Загадочные явления так увлекли меня, что ни о чем другом я и слышать не хотел. А между тем мне, Максиму Каммереру, без малого столетнему старцу, на закате дней своих вновь довелось стать свидетелем и участником событий, гораздо более впечатляющих, если не сказать – ужасающих. Начало им было положено сорок тысяч лет назад. Во второй половине прошлого столетия они достигли своего кровавого апофеоза, хотя большинству непосредственных участников казалось, что это была развязка. Увы. И так уж вышло, что бывший глава отдела ЧП, а ныне собиратель аномальных явлений, имел все шансы вмешаться в эти события на новом их витке, но не вмешался.

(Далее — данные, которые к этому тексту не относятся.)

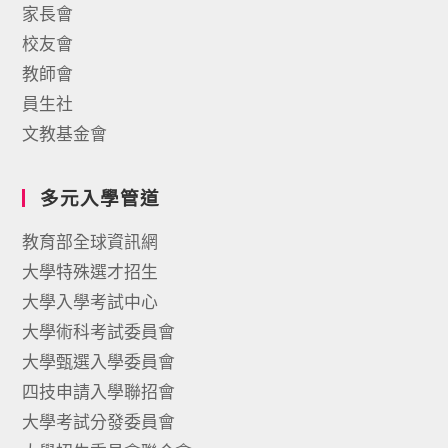
家長會
校友會
教師會
員生社
文教基金會
多元入學管道
教育部全球資訊網
大學特殊選才招生
大學入學考試中心
大學術科考試委員會
大學甄選入學委員會
四技申請入學聯招會
大學考試分發委員會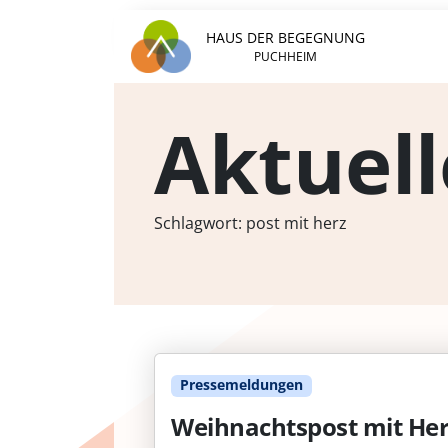
HAUS DER BEGEGNUNG
PUCHHEIM
Aktuell
Schlagwort:
post mit herz
Pressemeldungen
Weihnachtspost mit Herz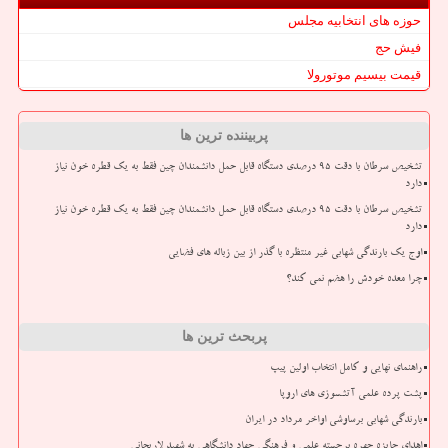
حوزه های انتخابیه مجلس
فیش حج
قیمت بیسیم موتورولا
پربیننده ترین ها
تشخیص سرطان با دقت ۹۵ درصدی دستگاه قابل حمل دانشمندان چین فقط به یک قطره خون نیاز
دارد
تشخیص سرطان با دقت ۹۵ درصدی دستگاه قابل حمل دانشمندان چین فقط به یک قطره خون نیاز
دارد
اوج یک بارندگی شهابی غیر منتظره با گذر از بین زباله های فضایی
چرا معده خودش را هضم نمی کند؟
پربحث ترین ها
راهنمای نهایی و کامل انتخاب اولین پیپ
پشت پرده علمی آتشسوزی های اروپا
بارندگی شهابی برساوشی اواخر مرداد در ایران
اهدای جایزه چهره برجسته علمی و فرهنگی جهاد دانشگاهی به شهید لاریجانی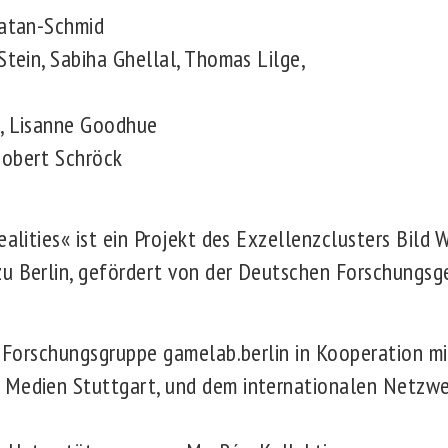
Katan-Schmid
Stein, Sabiha Ghellal, Thomas Lilge,
t, Lisanne Goodhue
Nobert Schröck
ealities« ist ein Projekt des Exzellenzclusters Bild
u Berlin, gefördert von der Deutschen Forschungsg
r Forschungsgruppe gamelab.berlin in Kooperation mi
 Medien Stuttgart, und dem internationalen Netzw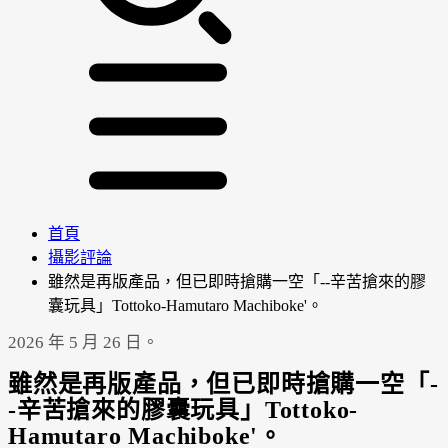
首頁
攝影評論
雖然是再版產品，但已即時搶購一空「--辛苦搶來的膠
囊玩具」Tottoko-Hamutaro Machiboke'。
2026 年 5 月 26 日。
雖然是再版產品，但已即時搶購一空「-
-辛苦搶來的膠囊玩具」Tottoko-
Hamutaro Machiboke'。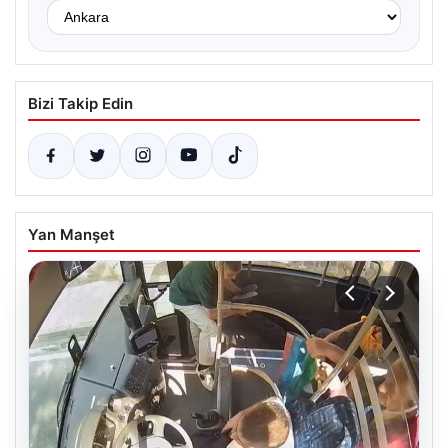
Bizi Takip Edin
Yan Manşet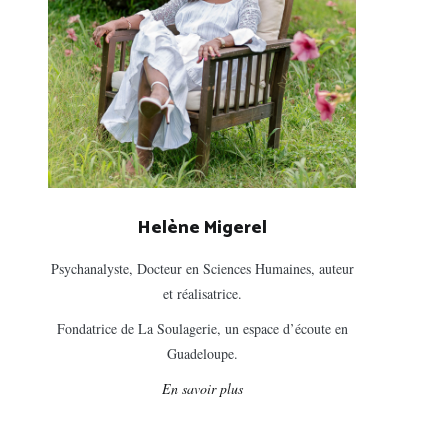
Helène Migerel
Psychanalyste, Docteur en Sciences Humaines, auteur
et réalisatrice.
Fondatrice de La Soulagerie, un espace d’écoute en
Guadeloupe.
En savoir plus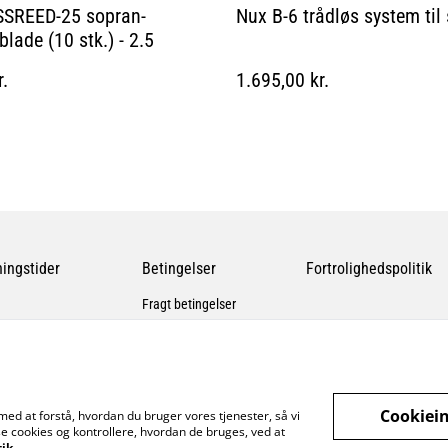
SSREED-25 sopran-
Nux B-6 trådløs system til
lade (10 stk.) - 2.5
r.
1.695,00 kr.
ingstider
Betingelser
Fortrolighedspolitik
Fragt betingelser
Cookiein
med at forstå, hvordan du bruger vores tjenester, så vi
e cookies og kontrollere, hvordan de bruges, ved at
tik
.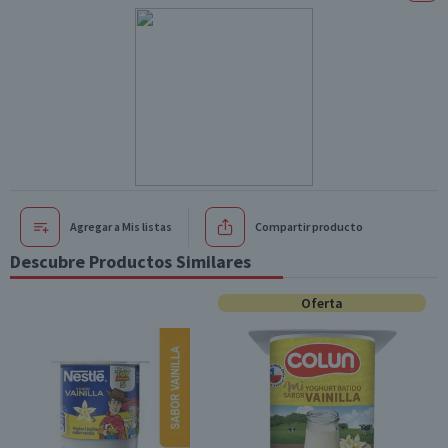
Agregar a Mis listas
Compartir producto
Descubre Productos Similares
Oferta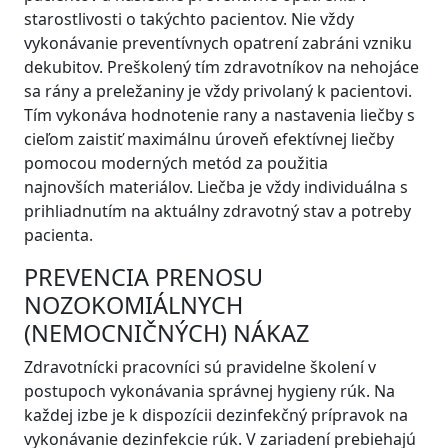
starostlivosti o takýchto pacientov. Nie vždy
vykonávanie preventívnych opatrení zabráni vzniku
dekubitov. Preškolený tím zdravotníkov na nehojáce
sa rány a preležaniny je vždy privolaný k pacientovi.
Tím vykonáva hodnotenie rany a nastavenia liečby s
cieľom zaistiť maximálnu úroveň efektívnej liečby
pomocou moderných metód za použitia
najnovších materiálov. Liečba je vždy individuálna s
prihliadnutím na aktuálny zdravotný stav a potreby
pacienta.
PREVENCIA PRENOSU
NOZOKOMIÁLNYCH
(NEMOCNIČNÝCH) NÁKAZ
Zdravotnícki pracovníci sú pravidelne školení v
postupoch vykonávania správnej hygieny rúk. Na
každej izbe je k dispozícii dezinfekčný prípravok na
vykonávanie dezinfekcie rúk. V zariadení prebiehajú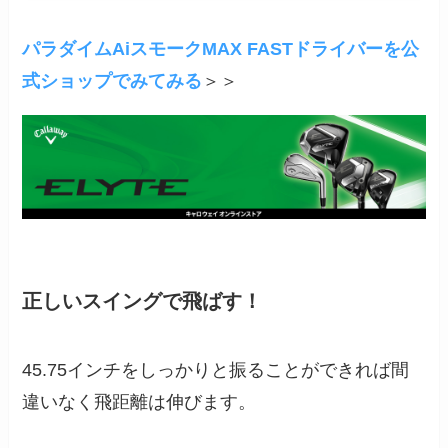
パラダイムAiスモークMAX FASTドライバーを公
式ショップでみてみる
＞＞
正しいスイングで飛ばす！
45.75インチをしっかりと振ることができれば間
違いなく飛距離は伸びます。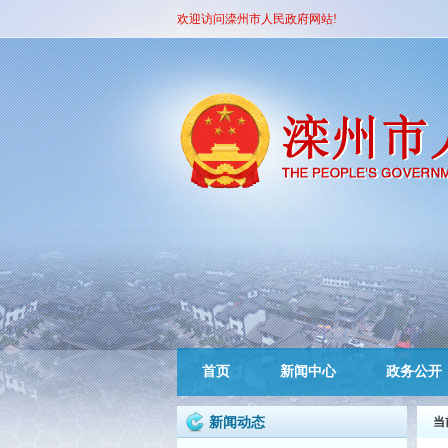
欢迎访问滦州市人民政府网站!
首页
新闻中心
政务公开
新闻动态
当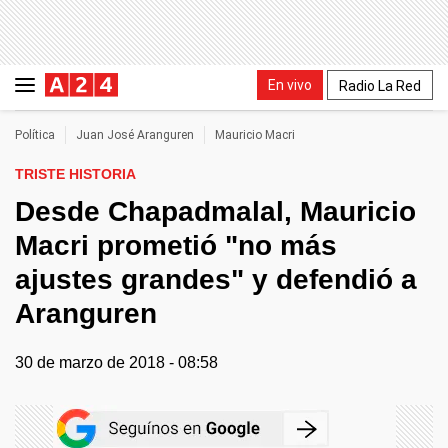
En vivo
Radio La Red
Política
Juan José Aranguren
Mauricio Macri
TRISTE HISTORIA
Desde Chapadmalal, Mauricio
Macri prometió "no más
ajustes grandes" y defendió a
Aranguren
30 de marzo de 2018 - 08:58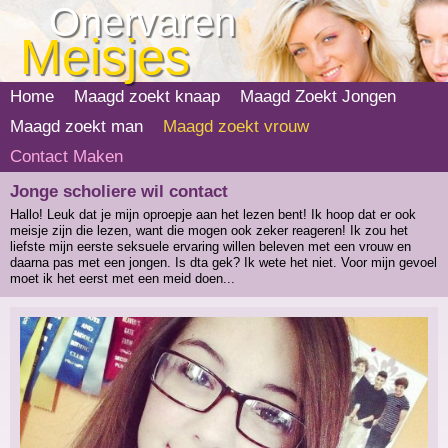
Onervaren
Meisjes
Home
Maagd zoekt knaap
Maagd Zoekt Jongen
Maagd zoekt man
Maagd zoekt vrouw
Contact Maken
Jonge scholiere wil contact
Hallo! Leuk dat je mijn oproepje aan het lezen bent! Ik hoop dat er ook
meisje zijn die lezen, want die mogen ook zeker reageren! Ik zou het
liefste mijn eerste seksuele ervaring willen beleven met een vrouw en
daarna pas met een jongen. Is dta gek? Ik wete het niet. Voor mijn gevoel
moet ik het eerst met een meid doen...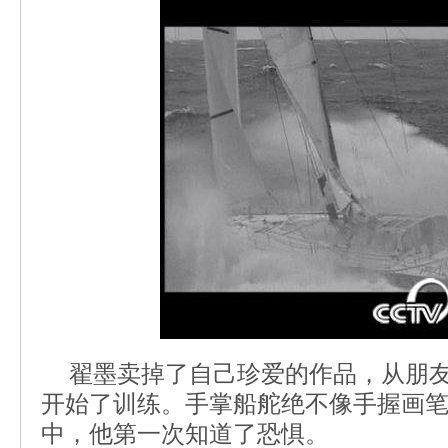
翟墨卖掉了自己珍爱的作品，从朋友
开始了训练。手掌船舵绝不像手握画
中，他第一次知道了恐惧。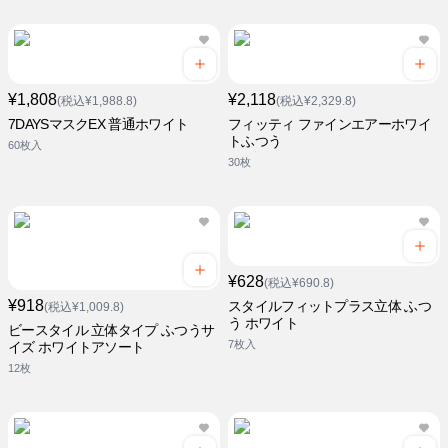
¥1,808
¥2,118
(税込¥1,988.8)
(税込¥2,329.8)
7DAYSマスクEX 普通ホワイト
フィッティ ファインエアーホワイ
トふつう
60枚入
30枚
¥628
(税込¥690.8)
¥918
スタイルフィットプラス立体 ふつ
(税込¥1,009.8)
う ホワイト
ビースタイル 立体タイプ ふつうサ
7枚入
イズ ホワイトアソート
12枚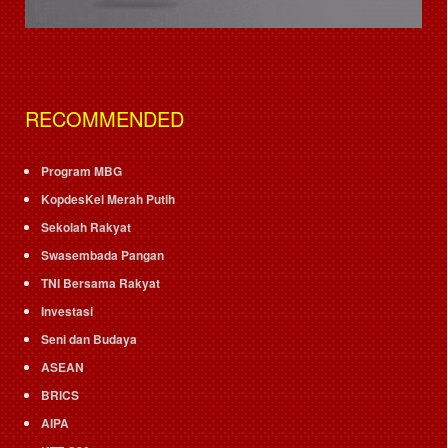
RECOMMENDED
Program MBG
KopdesKel Merah Putih
Sekolah Rakyat
Swasembada Pangan
TNI Bersama Rakyat
Investasi
Seni dan Budaya
ASEAN
BRICS
AIPA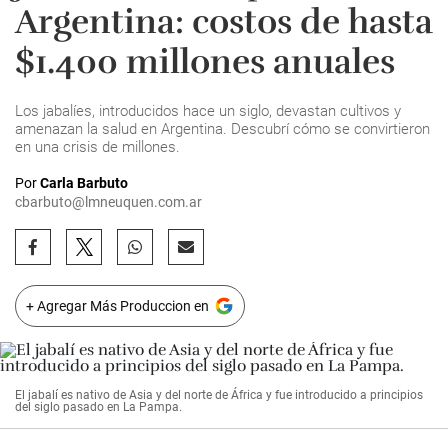
Argentina: costos de hasta
$1.400 millones anuales
Los jabalíes, introducidos hace un siglo, devastan cultivos y
amenazan la salud en Argentina. Descubrí cómo se convirtieron
en una crisis de millones.
Por
Carla Barbuto
cbarbuto@lmneuquen.com.ar
+ Agregar Más Produccion en
El jabalí es nativo de Asia y del norte de África y fue introducido a principios
del siglo pasado en La Pampa.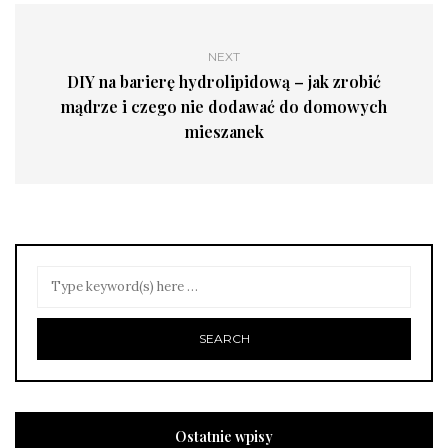
NEXT
DIY na barierę hydrolipidową – jak zrobić
mądrze i czego nie dodawać do domowych
mieszanek
Ostatnie wpisy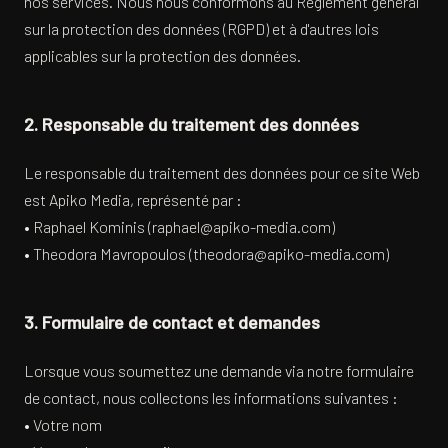
nos services. Nous nous conformons au Règlement général
sur la protection des données (RGPD) et à d'autres lois
applicables sur la protection des données.
2. Responsable du traitement des données
Le responsable du traitement des données pour ce site Web
est Apiko Media, représenté par :
• Raphael Kominis (raphael@apiko-media.com)
• Theodora Mavropoulos (theodora@apiko-media.com)
3. Formulaire de contact et demandes
Lorsque vous soumettez une demande via notre formulaire
de contact, nous collectons les informations suivantes :
• Votre nom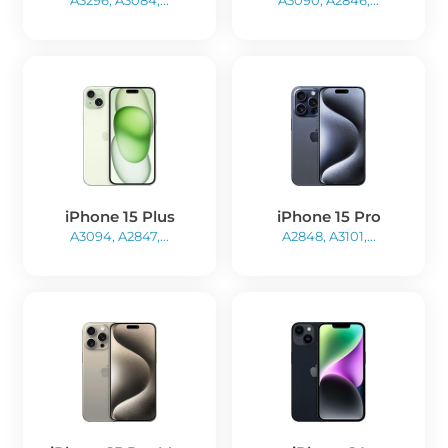
A3296, A3084,...
A3090, A2846,...
iPhone 15 Plus
iPhone 15 Pro
A3094, A2847,...
A2848, A3101,...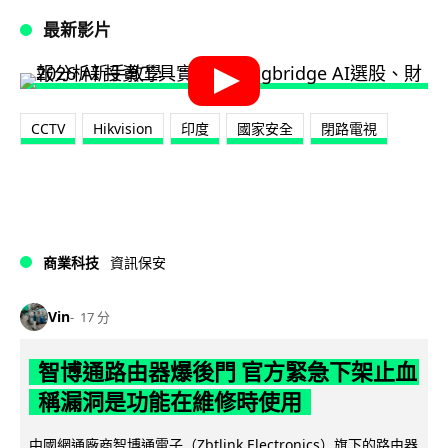
最新影片
CCTV
Hikvision
印度
國家安全
閉路電視
商業科技
資訊保安
Vin
17 分
智博通路由器爆後門 官方緊急下架止血
稱漏洞是功能在維修時使用
中國網通廠商智博通電子（Zbtlink Electronics）旗下的路由器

За что не будет ему прощения до скончания веков.
Если не оправданием, то хотя бы объяснением поразительной слепоты вышеупомянутого Каммерера могут служить три обстоятельства:
1) ему очень не хотелось прослыть жертвой «синдрома Сикорски»;
2) чрезмерная увлеченность аномальными феноменами затмила очеса его разума и притупила бдительность, завещанную покойным Сикорски;
3) он (Каммерер, а не Сикорски, разумеется) сам стал средоточием целого сонма аномальных явлений, которые совершенно выбили его из колеи.